Ao contrário do que é convicção generalizada, a concepção do homem e da divindade subjacente à religião muçulmana e à civilização árabe é claramente ocidental e não oriental. Essa radical separação entre o homem e a divindade, talvez seja ainda mais radical na religião muçulmana do que na religião Cristã porquanto, para esta, Deus transformou-se em homem, através do Seu Filho, o que Lhe deu uma imanência que é totalmente estranha ao seguidores de Maomé, que, por isso se consideram constituir a única religião monoteísta.

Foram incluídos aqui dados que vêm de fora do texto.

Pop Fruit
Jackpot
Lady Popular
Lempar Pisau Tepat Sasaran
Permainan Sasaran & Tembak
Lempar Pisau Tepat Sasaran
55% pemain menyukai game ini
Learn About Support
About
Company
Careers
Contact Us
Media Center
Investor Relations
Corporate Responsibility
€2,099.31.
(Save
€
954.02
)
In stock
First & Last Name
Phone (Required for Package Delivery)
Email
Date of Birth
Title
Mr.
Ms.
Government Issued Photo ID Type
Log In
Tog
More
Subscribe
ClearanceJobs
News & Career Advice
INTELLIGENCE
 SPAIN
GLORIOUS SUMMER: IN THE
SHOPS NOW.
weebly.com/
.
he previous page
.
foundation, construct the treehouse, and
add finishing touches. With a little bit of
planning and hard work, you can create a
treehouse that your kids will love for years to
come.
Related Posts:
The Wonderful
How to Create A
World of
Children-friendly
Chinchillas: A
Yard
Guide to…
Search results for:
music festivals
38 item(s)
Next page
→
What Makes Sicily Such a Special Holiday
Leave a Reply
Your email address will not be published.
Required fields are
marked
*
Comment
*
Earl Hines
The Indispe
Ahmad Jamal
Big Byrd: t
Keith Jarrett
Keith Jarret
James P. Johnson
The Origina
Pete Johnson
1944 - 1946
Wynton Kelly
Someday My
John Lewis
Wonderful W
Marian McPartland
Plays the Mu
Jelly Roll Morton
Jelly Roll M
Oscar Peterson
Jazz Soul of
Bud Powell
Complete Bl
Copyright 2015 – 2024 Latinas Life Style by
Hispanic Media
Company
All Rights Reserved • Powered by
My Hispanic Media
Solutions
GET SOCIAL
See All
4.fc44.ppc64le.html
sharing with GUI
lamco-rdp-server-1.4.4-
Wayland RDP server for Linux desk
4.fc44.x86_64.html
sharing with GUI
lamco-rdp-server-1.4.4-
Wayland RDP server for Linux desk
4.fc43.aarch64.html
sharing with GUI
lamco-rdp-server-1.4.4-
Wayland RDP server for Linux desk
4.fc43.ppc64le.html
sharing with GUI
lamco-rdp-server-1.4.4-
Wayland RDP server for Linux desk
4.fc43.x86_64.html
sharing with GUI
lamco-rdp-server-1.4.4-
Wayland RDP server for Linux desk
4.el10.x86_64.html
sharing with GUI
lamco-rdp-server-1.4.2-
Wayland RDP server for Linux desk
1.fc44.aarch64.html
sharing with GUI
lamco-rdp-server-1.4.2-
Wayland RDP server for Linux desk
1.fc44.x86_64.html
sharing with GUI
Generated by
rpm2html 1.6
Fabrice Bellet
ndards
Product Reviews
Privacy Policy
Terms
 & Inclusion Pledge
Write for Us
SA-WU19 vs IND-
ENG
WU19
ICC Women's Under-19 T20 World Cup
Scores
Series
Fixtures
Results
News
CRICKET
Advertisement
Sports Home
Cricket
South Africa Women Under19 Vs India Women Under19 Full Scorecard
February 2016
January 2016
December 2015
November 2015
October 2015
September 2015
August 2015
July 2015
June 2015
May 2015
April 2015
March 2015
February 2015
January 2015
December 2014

Para além desta concepção essencial do homem, do mundo e da divindade partilhadas pelos muçulmanos e pelos cristãos, há também uma enorme dívida da civilização ocidental em relação à civilização árabe.

 

Parece estranho dizer-se, nos dias de hoje - dias que o sociólogo Samuel Huttington apelidou já de choque de civilizações - que a civilização ocidental deve muito à civilização árabe. Mas esta é a verdade. Como é sabido, na alta Idade Média o Ocidente viveu um período de trevas, do qual começou, lentamente, a emergir a partir do ano mil, por vários motivos, alguns de pura superstição. Paradoxalmente, aquilo que foi um embate entre religiões, nos primeiros dois séculos do ano mil – as cruzadas – constitui também um notável fenómeno de intercâmbio cultural. Foi sobretudo a partir das cruzadas que o saber filosófico, técnico, científico e também o saber artístico árabe foram trazidos para o Ocidente.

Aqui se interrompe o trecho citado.